# Invoking and Testing the Vector Store Inference Service (Optional)

Welcome to the third part of the tutorial series on building a question-answering application over a corpus of private
documents using Large Language Models (LLMs). In the previous Notebooks, you've embarked on the journey of transforming
unstructured text data into structured vector embeddings and deploying an Inference Service (ISVC) to serve the Vector
Store that holds these embeddings.

In this optional Notebook, you focus on invoking the Vector Store ISVC you've created and testing its performance. This
is an essential step, as it allows you to verify the functionality of your service and observe how it performs in
practice.
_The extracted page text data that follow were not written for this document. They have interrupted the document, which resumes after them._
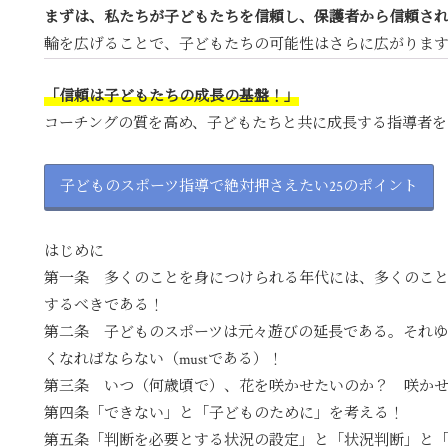
まずは、私たちが子どもたちを信頼し、保護者から信頼さ
輪を広げることで、子どもたちの可能性はさらに広がりま
「信頼は子どもたちの成長の基盤！」
コーチングの質を高め、子どもたちと共に成長する指導者を
子どものスポーツ指導で絶対押さえたい25のポイント
はじめに
第一条 多くのことを身につけられる年代には、多くのこ
するべきである！
第二条 子どものスポーツは元々遊びの延長である。それ
くなればならない（mustである）！
第三条 いつ（何歳頃で）、花を咲かせたいのか？ 咲か
第四条「できない」と「子どものために」を考える！
第五条「判断を必要とする状況の設定」と「状況判断」と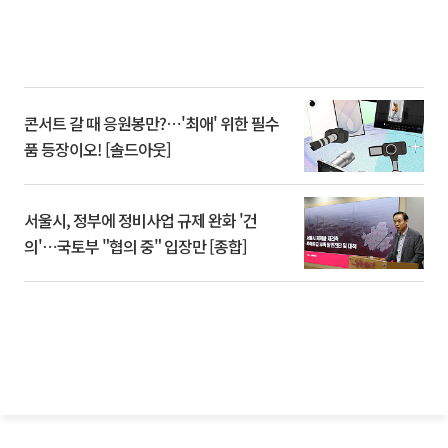
콘서트 갈 때 응원봉만?⋯'최애' 위한 필수
품 등장이오! [솔드아웃]
서울시, 정부에 정비사업 규제 완화 '건
의'⋯국토부 "협의 중" 입장만 [종합]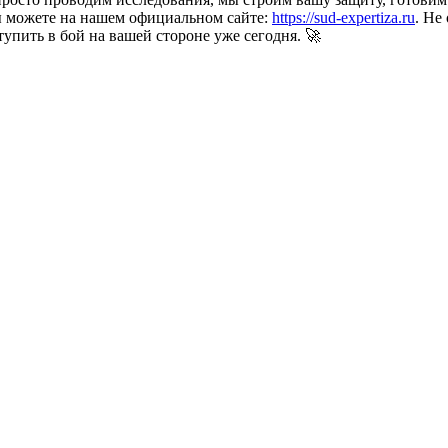
 можете на нашем официальном сайте:
https://sud-expertiza.ru
. Не
упить в бой на вашей стороне уже сегодня. 🚀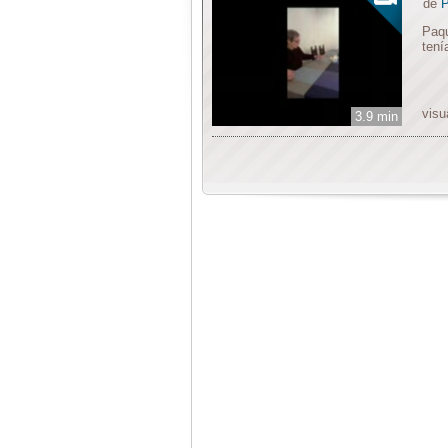
de
P
Paqu
tení
visu
3.9 min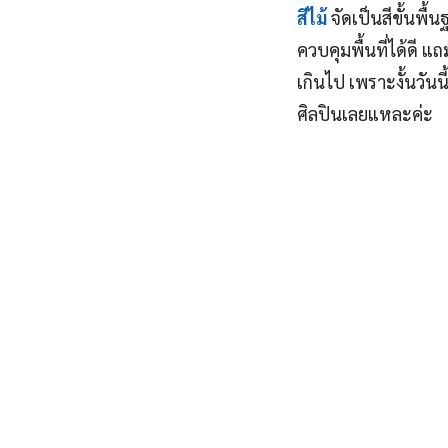
สีไม้
จัดเป็นสีขั้นพื
ควบคุมพื้นที่ได้ดี 
เกินไป เพราะงั้นวันนี
ศิลปินเลยแหละค่ะ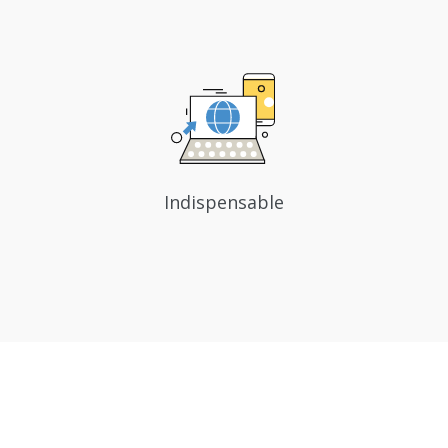
Indispensable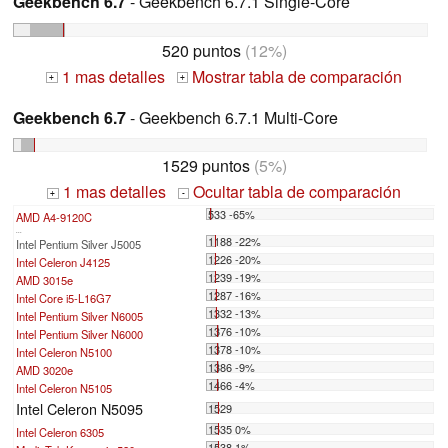
Geekbench 6.7
- Geekbench 6.7.1 Single-Core
520 puntos
(12%)
1 mas detalles
Mostrar tabla de comparación
+
+
Geekbench 6.7
- Geekbench 6.7.1 Multi-Core
1529 puntos
(5%)
1 mas detalles
Ocultar tabla de comparación
+
-
533 -65%
AMD A4-9120C
...
1188 -22%
Intel Pentium Silver J5005
1226 -20%
Intel Celeron J4125
1239 -19%
AMD 3015e
1287 -16%
Intel Core i5-L16G7
1332 -13%
Intel Pentium Silver N6005
1376 -10%
Intel Pentium Silver N6000
1378 -10%
Intel Celeron N5100
1386 -9%
AMD 3020e
1466 -4%
Intel Celeron N5105
Intel Celeron N5095
1529
1535 0%
Intel Celeron 6305
1538 1%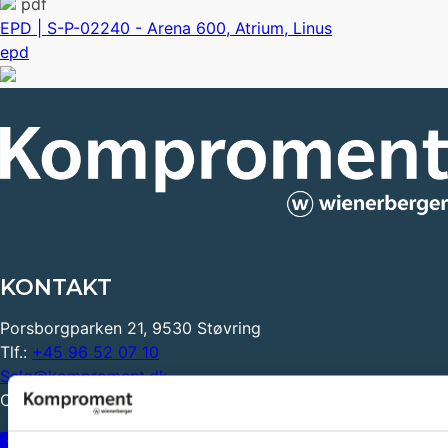
pdf
EPD | S-P-02240 - Arena 600, Atrium, Linus
epd
KONTAKT
Porsborgparken 21, 9530 Støvring
Tlf.:
+45 96 52 07 10
Salg@komproment.dk
CVR: 25043499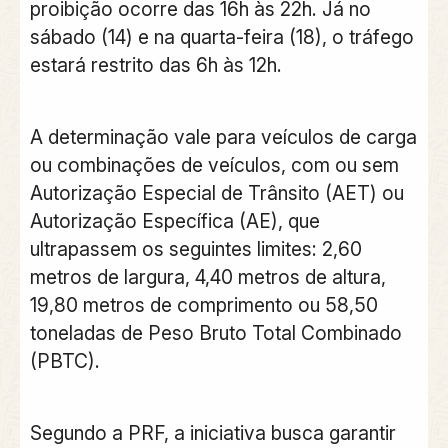
proibição ocorre das 16h às 22h. Já no
sábado (14) e na quarta-feira (18), o tráfego
estará restrito das 6h às 12h.
A determinação vale para veículos de carga
ou combinações de veículos, com ou sem
Autorização Especial de Trânsito (AET) ou
Autorização Específica (AE), que
ultrapassem os seguintes limites: 2,60
metros de largura, 4,40 metros de altura,
19,80 metros de comprimento ou 58,50
toneladas de Peso Bruto Total Combinado
(PBTC).
Segundo a PRF, a iniciativa busca garantir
Throughout this Notebook, you construct suitable requests, communicate with the service, and interpret the
responses.

By the end of this Notebook, you will gain practical insights into the workings of the Vector Store ISVC and will be
well-prepared to integrate it into a larger system, alongside the LLM ISVC that you create in the subsequent Notebook.

## Table of Contents

1. [Invoke the Inference Service](#invoke-the-inference-service)
1. [Conclusion and Next Steps](#conclusion-and-next-steps)

In [None]:
import requests
import ipywidgets as widgets

from IPython.display import display

# Invoke the Inference Service

First, you need to construct the URL you use in POST request. For this example, you use the V1 inference protocol,
described below:

| API          | Verb | Path                          | Request Payload   | Response Payload                  |
|--------------|------|-------------------------------|-------------------|-----------------------------------|
| List Models  | GET  | /v1/models                    |                   | {"models": [<model_name>]}        |
| Model Ready  | GET  | /v1/models/<model_name>       |                   | {"name": <model_name>,"ready": $bool} |
| Predict      | POST | /v1/models/<model_name>:predict | {"instances": []}* | {"predictions": []}              |
| Explain      | POST | /v1/models/<model_name>:explain | {"instances": []}* | {"predictions": [], "explanations": []} |

\* Payload is optional

You want to invoke the `predict` API. So let's use a simple query to test the service:

In [None]:
# Add heading
heading = widgets.HTML("<h2>Credentials</h2>")
display(heading)

domain_input = widgets.Text(description='Domain:', placeholder="i001ua.tryezmeral.com")
username_input = widgets.Text(description='Username:')
password_input = widgets.Password(description='Password:')
submit_button = widgets.Button(description='Submit')
success_message = widgets.Output()

domain = None
username = None
password = None

def submit_button_clicked(b):
    global domain, username, password
    domain = domain_input.value
    username = username_input.value
    password = password_input.value
    with success_message:
        success_message.clear_output()
        print("Credentials submitted successfully!")
    submit_button.disabled = True

submit_button.on_click(submit_button_clicked)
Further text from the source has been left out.